Aurélien Barrau
(Dunod, 2016, 96 p. 11,90 €)
« De la vérité dans les sciences », quel vaste et passionnant sujet ! On pourrait l’exprimer sous la forme d’une question, « La vérité existe-t-elle ? ».
Et on pense à Louis Pasteur qui disait de la notion d’infini qu’elle était aussi incompréhensible qu’indispensable. Ne peut-on pas dire la même chose de la notion de vérité ?
D’ailleurs, en introduction, l’auteur, l’astrophysicien Aurélien Barrau, prévient : « Ce petit livre donne peu de réponses, il pose également peu de questions. Il entend seulement plonger le lecteur dans un certain « inconfort » propice à la réflexion ». Cet avertissement a valeur de résumé.

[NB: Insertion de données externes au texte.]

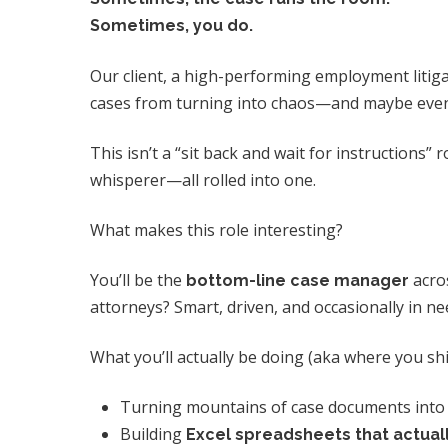
Sometimes, you do.
Our client, a high-performing employment litigat
cases from turning into chaos—and maybe even en
This isn’t a “sit back and wait for instructions” ro
whisperer—all rolled into one.
What makes this role interesting?
You’ll be the
acros
bottom-line case manager
attorneys? Smart, driven, and occasionally in ne
What you’ll actually be doing (aka where you shi
Turning mountains of case documents int
Building
Excel spreadsheets that actual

On ne se méfie jamais assez des certitudes. Ni du confort que les certitudes procurent.
Aurélien Barrau plaide, milite même, pour une certaine forme de relativisme, pour un relativisme éclairé pourrait-on dire. Il n’y a pas de science sans conviction, pas de science sans la conviction que certaines hypothèses sont plus vraies que d’autres. Toutes les hypothèses, toutes les opinions ne se valent pas, bien sûr ! Car si tout se vaut, rien ne vaut. Pour autant il n’y a pas non plus de science, et c’est là l’essentiel, sans le doute, sans la remise en question de ce qui pourtant semble vrai, de ce qui pourtant a toujours semblé vrai. D’où cet appel, d’où cet engagement même, pour une certaine forme et un certain degré de relativisme.
Astrophysicien s’interrogeant sur ce qu’il y avait avant le Big Bang (Big Bang et au-delà, Aurélien Barrau, Dunod), il mentionne qu’il est désormais convenu de s’interroger sur l’univers : est-il unique ou multiple ? est-il univers où « multivers » ? un au milieu d’une infinité d’autres ?

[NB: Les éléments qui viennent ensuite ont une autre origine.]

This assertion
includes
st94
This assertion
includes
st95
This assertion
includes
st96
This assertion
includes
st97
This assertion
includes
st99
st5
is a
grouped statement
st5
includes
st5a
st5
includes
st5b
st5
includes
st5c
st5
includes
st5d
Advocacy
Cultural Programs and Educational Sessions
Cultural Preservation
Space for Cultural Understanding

Philosophe, il s’interroge, à la suite du philosophe analytique américain Nelson Goodman, sur les différentes manières de faire des mondes, irréductibles les uns aux autres, au gré des différentes activités créatrices humaines, monde de la physique quantique, monde de la musique, monde des contes de fées, monde de la poésie, et bien d’autres. Univers multiples, mondes multiples, ces exemples montrent le degré d’inconfort, d' »intranquillité » auquel il convie son lecteur.
« Penser en scientifique, écrit-il, c’est d’abord accepter de se laisser surprendre, c’est vouloir penser au-delà de nos fantasmes et de nos croyances ».
Et sur la vérité : « Cherchons la Vérité. Naturellement ! Qui pourrait s’y opposer ? Mais est-il un concept plus équivoque que celui de vérité ? ». « Soyons sérieux avec la vérité : rien ne serait pire que de l’appeler, à la manière d’une prière, sans comprendre les difficultés et les subtilités qui lui sont associées. » Et aussi : « [La vérité] encadre, elle limite. Elle fixe la ligne de démarcation entre le possible et l’interdit non négociable […] Pourtant, et c’est là tout le paradoxe, elle constitue elle-même une part de la construction. Elle est à la fois frontière de l’édifice et partie de celui-ci ». « Plus qu’un devoir, la vérité est une méthode. La contrainte de vérité n’est pas optionnelle ».
La vérité dans la Grèce archaïque, rappelle-t-il, n’était pas opposée au mensonge mais à l’oubli. Il y a là une observation essentielle. Car lorsque la vérité est croyance, que la réfuter est donc impossible, il reste le danger de la négligence et de la tiédeur à son égard.
Le propos d’Aurélien Barrau va, comme on le voit, bien au-delà de la science. Il y est question à plusieurs reprises de la violence, violence de la vérité érigée en source de diktats, violence de la radicalité soit d’un scientisme naïf soit d’un obscurantisme nocif. Violence de l’exclusion lorsqu’on tente d’établir une frontière entre science et non-science. Toutes les guerres n’ont-elles pas été menées, ne sont-elles pas toutes menées, au nom de l’idée que chaque camp se fait de la vérité ?
En guise de conclusion, pour mettre une note finale à l’inconfort du lecteur, et lui donner envie d’en savoir plus en lisant ce livre passionnant, cette définition, citée par Aurélien Barrau, de la vérité par Nietzsche : « La vérité est une sorte d’erreur, faute de laquelle une certaine espèce d’êtres vivants ne pourraient vivre ».